就在他们沿着记忆中的“老鹰嘴”小路——那条需要穿过一小片背阴林子的近道——往回走的时候,小姨忽然停下了脚步,抱着胳膊搓了搓。
“小溪,你冷不冷?”小姨的声音有点异样,“这大夏天的,我怎么觉得忽然这么冷?身上一阵阵起鸡皮疙瘩。”
林溪当时年纪小,对温度变化没那么敏感,加上心里还惦记着包里的零食,便摇摇头:“不冷啊。小姨你是不是走累了?”
小姨没再说什么,只是把单薄的外套裹紧了些,脚步明显加快了,也不像来时那样有说有笑。林溪注意到,小姨的脸色在渐暗的天光下显得有些苍白,她不时地回头看,又紧紧挨着他走,仿佛在躲避什么。和她说话,她也只是心不在焉地“嗯”两声。
林溪虽觉得小姨有点怪,但小孩心思简单,也没多想,只当是小姨怕天黑,便也跟着加快脚步。两人就这样有些沉默地回到了家。
到家时,外婆已经做好了一桌丰盛的饭菜,香气扑鼻。那个亲戚和外婆坐在桌边等着。外婆接过酒,招呼他们:“快,洗洗手,上桌吃饭。今天有你们爱吃的腊肉和笋干。”
桌上确实都是林溪爱吃的菜。他欢呼一声,洗了手就爬上凳子,迫不及待地动起了筷子。这时他才发现,小姨没有上桌。
“小姨呢?”他嘴里塞着饭,含糊地问。
“她说有点累,不太舒服,先回屋躺会儿。”外婆说着,往小姨房间的方向看了一眼,眉头微蹙,但很快又给林溪夹菜,“你多吃点,跑一趟饿了吧。”
林溪“哦”了一声,美食当前,那点疑惑立刻被抛到脑后,埋头专心对付起碗里的饭菜。他隐约听到里屋传来小姨压抑的、不太舒服的呻吟,但很快就消失在咀嚼声和自己的欢快里。
第二天一早,林溪醒来就感觉家里的气氛不一样了。外婆神色焦虑,在屋里屋外忙碌,却刻意压低了声音。他走到客厅,才知道小姨病了,而且病得很突然。里屋的门关着,外婆不让他进去捣乱。
起初,家人都以为小姨是昨天傍晚着了凉,或者是夏天中了暑气。外婆熬了姜汤,找了点藿香正气水。可到了下午三点多,情况急转直下。
小姨开始发高烧,脸颊烧得通红,嘴唇却干裂发白。更可怕的是,她开始说胡话。

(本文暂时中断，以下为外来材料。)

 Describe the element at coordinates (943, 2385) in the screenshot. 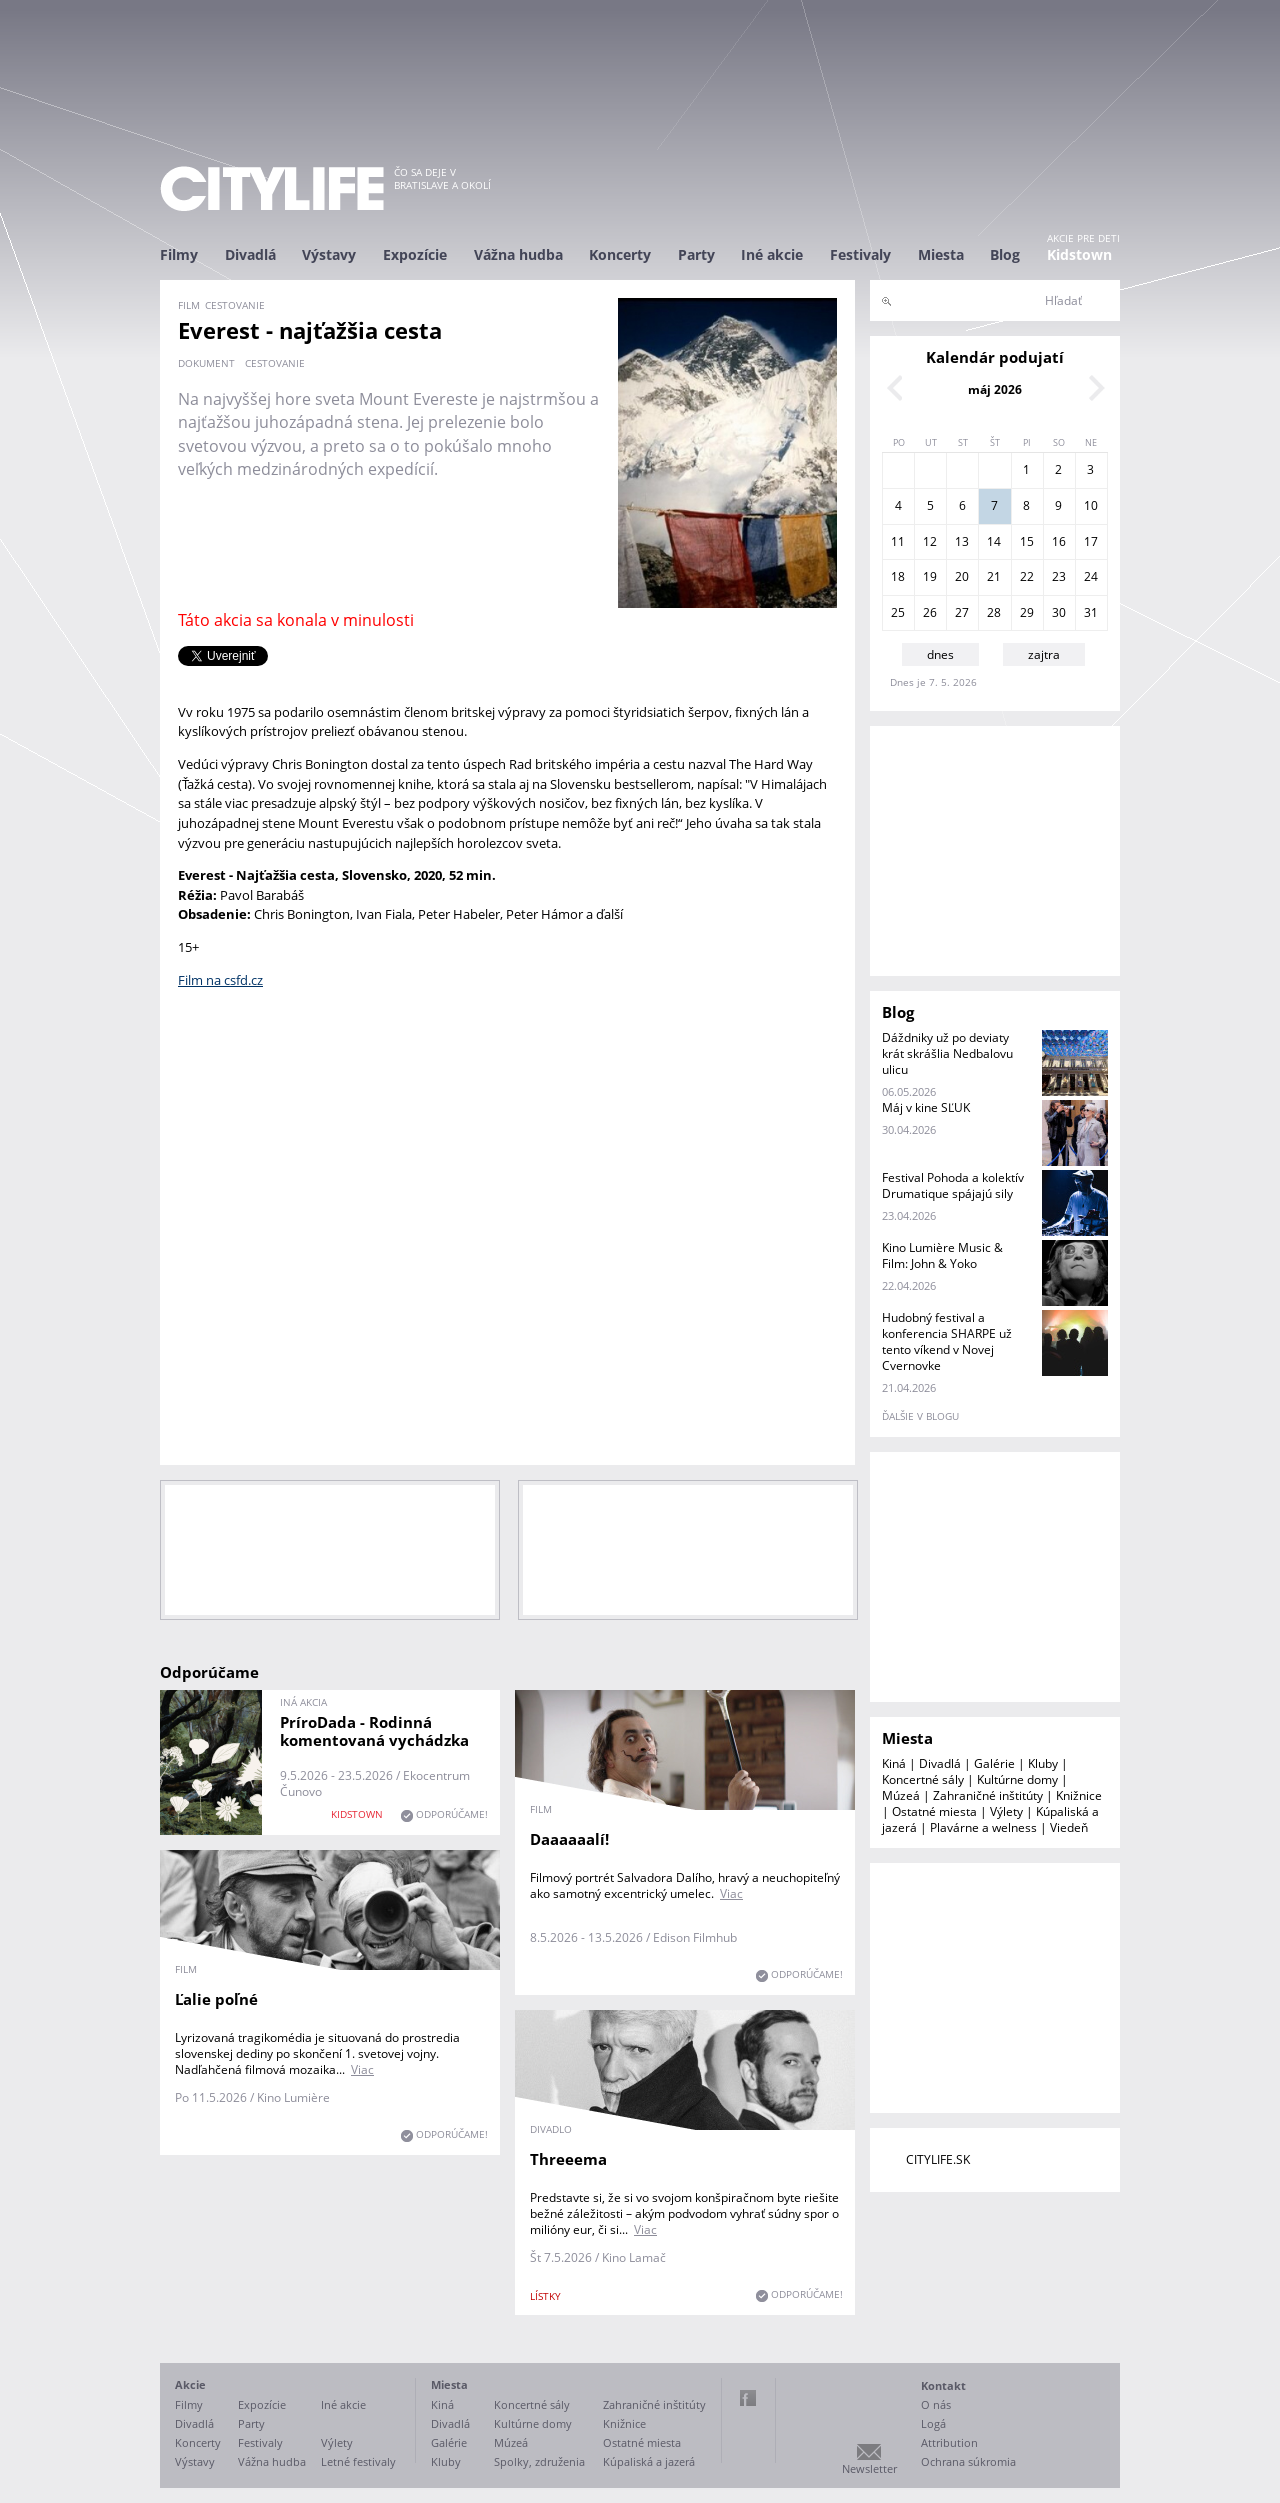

那不是普通的梦呓,而是一种尖细、扭曲、断断续续的音节,夹杂着咯咯的怪笑和含糊不清的咒骂,完全不是她平时的声音。林溪被严禁进入房间,只能蹲在客厅门口,听着里面传来那令人头皮发麻的陌生声音,心里充满了恐惧和茫然。他那时还不明白发生了什么,只知道小姨病得很重,重得超乎寻常。